== RECORDS TO USE

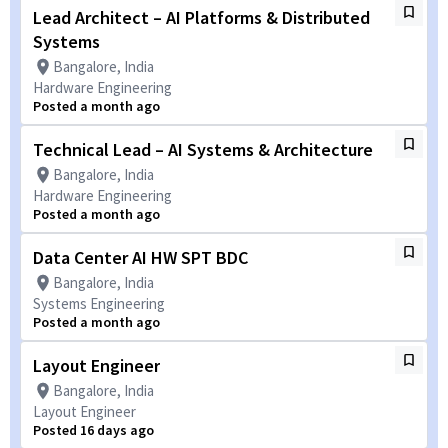
Lead Architect – AI Platforms & Distributed
Systems
Bangalore, India
Hardware Engineering
Posted a month ago
Technical Lead – AI Systems & Architecture
Bangalore, India
Hardware Engineering
Posted a month ago
Data Center AI HW SPT BDC
Bangalore, India
Systems Engineering
Posted a month ago
Layout Engineer
Bangalore, India
Layout Engineer
Posted 16 days ago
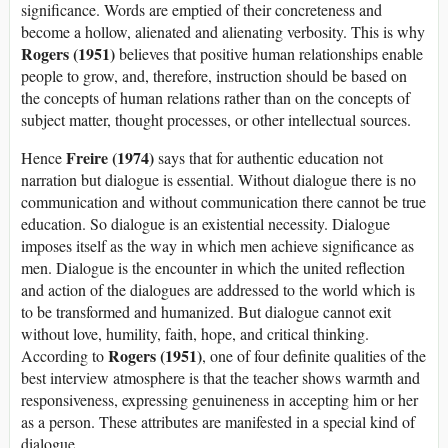
significance. Words are emptied of their concreteness and
become a hollow, alienated and alienating verbosity. This is why
Rogers (1951)
believes that positive human relationships enable
people to grow, and, therefore, instruction should be based on
the concepts of human relations rather than on the concepts of
subject matter, thought processes, or other intellectual sources.
Freire (1974)
Hence
says that for authentic education not
narration but dialogue is essential. Without dialogue there is no
communication and without communication there cannot be true
education. So dialogue is an existential necessity. Dialogue
imposes itself as the way in which men achieve significance as
men. Dialogue is the encounter in which the united reflection
and action of the dialogues are addressed to the world which is
to be transformed and humanized. But dialogue cannot exit
without love, humility, faith, hope, and critical thinking.
Rogers (1951)
According to
, one of four definite qualities of the
best interview atmosphere is that the teacher shows warmth and
responsiveness, expressing genuineness in accepting him or her
as a person. These attributes are manifested in a special kind of
dialogue.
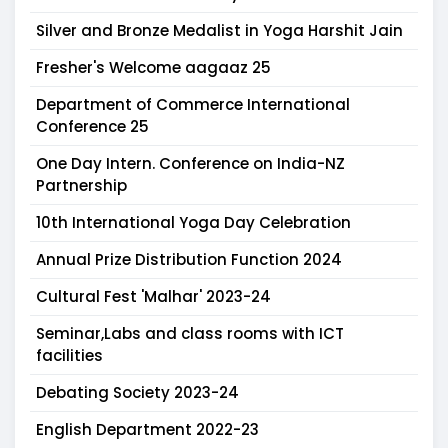
Silver and Bronze Medalist in Yoga Harshit Jain
Fresher's Welcome aagaaz 25
Department of Commerce International
Conference 25
One Day Intern. Conference on India-NZ
Partnership
10th International Yoga Day Celebration
Annual Prize Distribution Function 2024
Cultural Fest 'Malhar' 2023-24
Seminar,Labs and class rooms with ICT
facilities
Debating Society 2023-24
English Department 2022-23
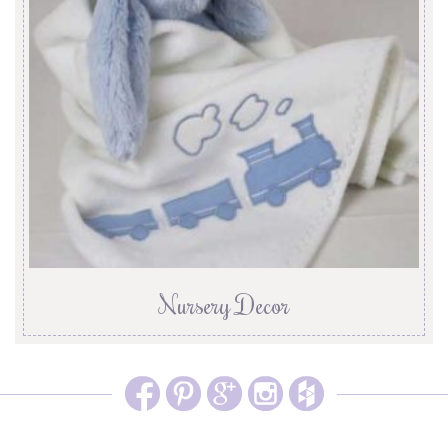
Nursery Decor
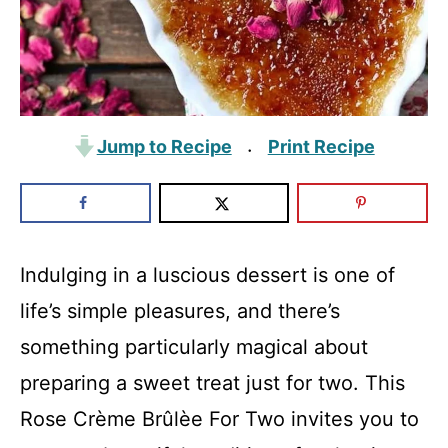
Jump to Recipe
Print Recipe
·
Indulging in a luscious dessert is one of
life’s simple pleasures, and there’s
something particularly magical about
preparing a sweet treat just for two. This
Rose Crème Brûlèe For Two invites you to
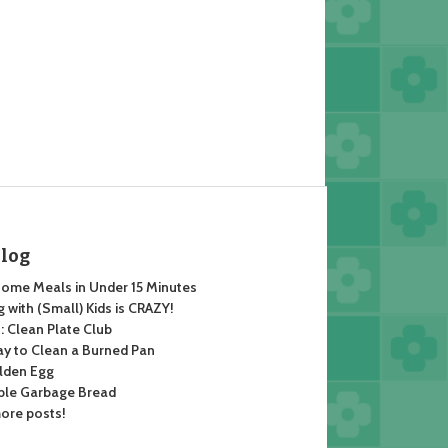
Blog
ome Meals in Under 15 Minutes
 with (Small) Kids is CRAZY!
 Clean Plate Club
y to Clean a Burned Pan
lden Egg
ble Garbage Bread
ore posts!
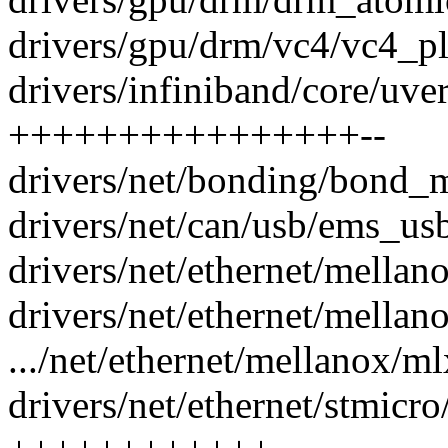
drivers/gpu/drm/vc4/vc4_pla
drivers/infiniband/core/uve
++++++++++++++++--
drivers/net/bonding/bond_m
drivers/net/can/usb/ems_usb
drivers/net/ethernet/mellan
drivers/net/ethernet/mellan
.../net/ethernet/mellanox/ml
drivers/net/ethernet/stmicr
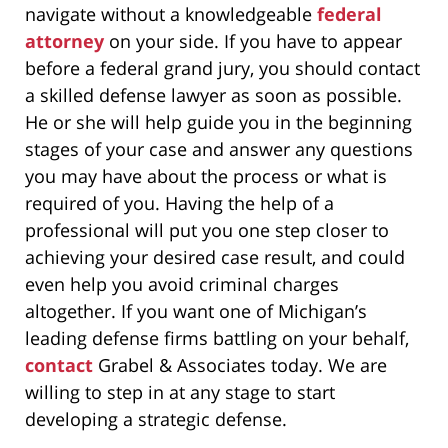
navigate without a knowledgeable
federal
attorney
on your side. If you have to appear
before a federal grand jury, you should contact
a skilled defense lawyer as soon as possible.
He or she will help guide you in the beginning
stages of your case and answer any questions
you may have about the process or what is
required of you. Having the help of a
professional will put you one step closer to
achieving your desired case result, and could
even help you avoid criminal charges
altogether. If you want one of Michigan’s
leading defense firms battling on your behalf,
contact
Grabel & Associates today. We are
willing to step in at any stage to start
developing a strategic defense.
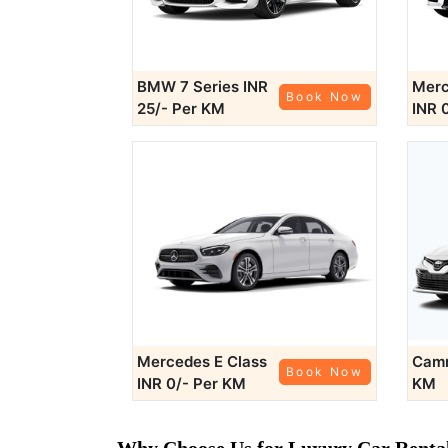
BMW 7 Series
INR
Merc
Book Now
25/- Per KM
INR 
Mercedes E Class
Cam
Book Now
INR 0/- Per KM
KM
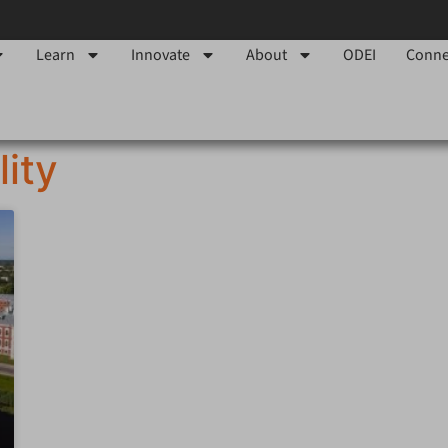
Learn
Innovate
About
ODEI
Conne
lity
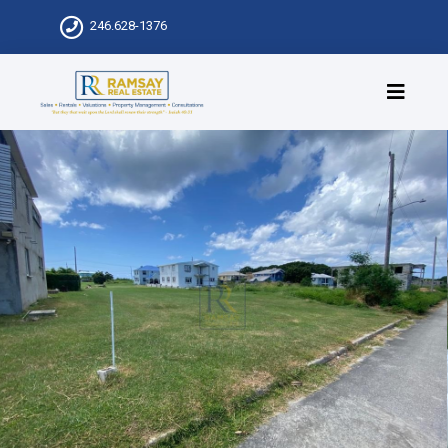
246.628-1376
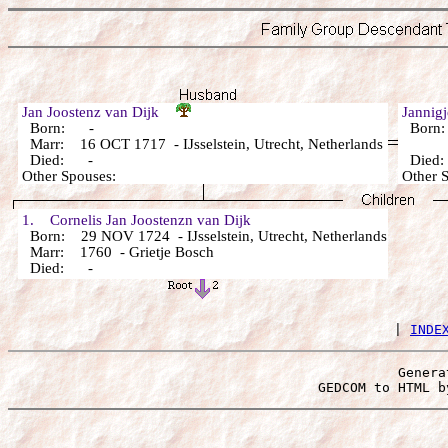
Jan Joostenz van Dijk
Jannig
Born: -
Born
Marr: 16 OCT 1717 - IJsselstein, Utrecht, Netherlands
Died: -
Died
Other Spouses:
Other 
1. Cornelis Jan Joostenzn van Dijk
Born: 29 NOV 1724 - IJsselstein, Utrecht, Netherlands
Marr: 1760 - Grietje Bosch
Died: -
 | 
INDE
Genera
 GEDCOM to HTML b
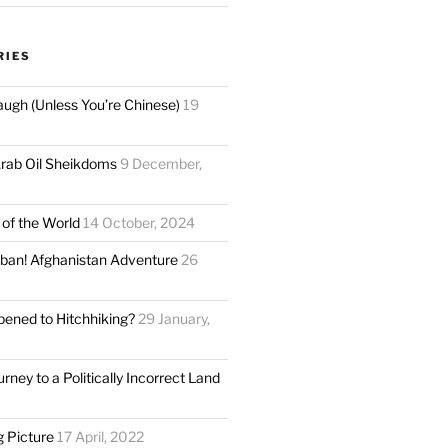
RIES
augh (Unless You’re Chinese)
19
rab Oil Sheikdoms
9 December,
 of the World
14 October, 2024
liban! Afghanistan Adventure
26
ened to Hitchhiking?
29 January,
rney to a Politically Incorrect Land
g Picture
17 April, 2022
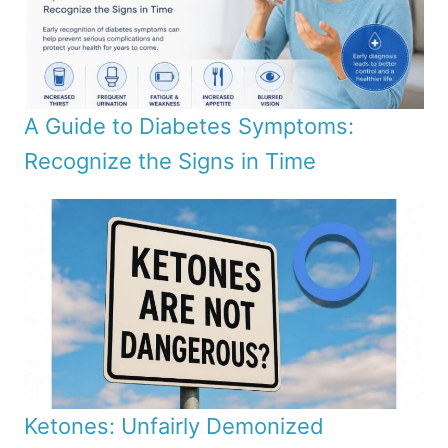
A Guide to Diabetes Symptoms:
Recognize the Signs in Time
Ketones: Unfairly Demonized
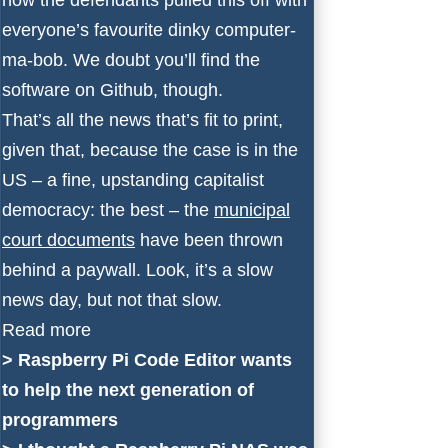
everyone’s favourite dinky computer-
ma-bob. We doubt you’ll find the
software on Github, though.
That’s all the news that’s fit to print,
given that, because the case is in the
US – a fine, upstanding capitalist
democracy: the best – the
municipal
court documents
have been thrown
behind a paywall. Look, it’s a slow
news day, but not that slow.
Read more
>
Raspberry Pi Code Editor wants
to help the next generation of
programmers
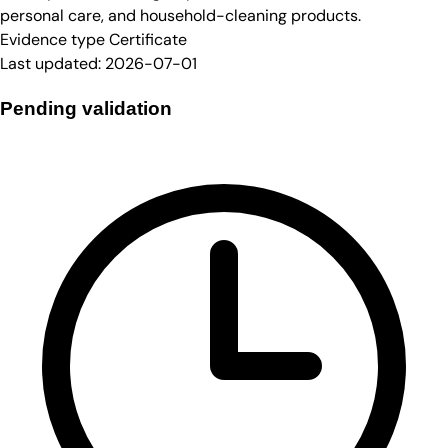
personal care, and household-cleaning products.
Evidence type
Certificate
Last updated:
2026-07-01
Pending validation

====

_WORK TASK:_ Print, with pictures removed, exactly the lines of the records above from the top through the line containing "says that for authentic education not".

_ANSWER FOR THE TASK:_
Lead Architect – AI Platforms & Distributed
Systems
Bangalore, India
Hardware Engineering
Posted a month ago
Technical Lead – AI Systems & Architecture
Bangalore, India
Hardware Engineering
Posted a month ago
Data Center AI HW SPT BDC
Bangalore, India
Systems Engineering
Posted a month ago
Layout Engineer
Bangalore, India
Layout Engineer
Posted 16 days ago
significance. Words are emptied of their concreteness and
become a hollow, alienated and alienating verbosity. This is why
Rogers (1951)
believes that positive human relationships enable
people to grow, and, therefore, instruction should be based on
the concepts of human relations rather than on the concepts of
subject matter, thought processes, or other intellectual sources.
Freire (1974)
Hence
says that for authentic education not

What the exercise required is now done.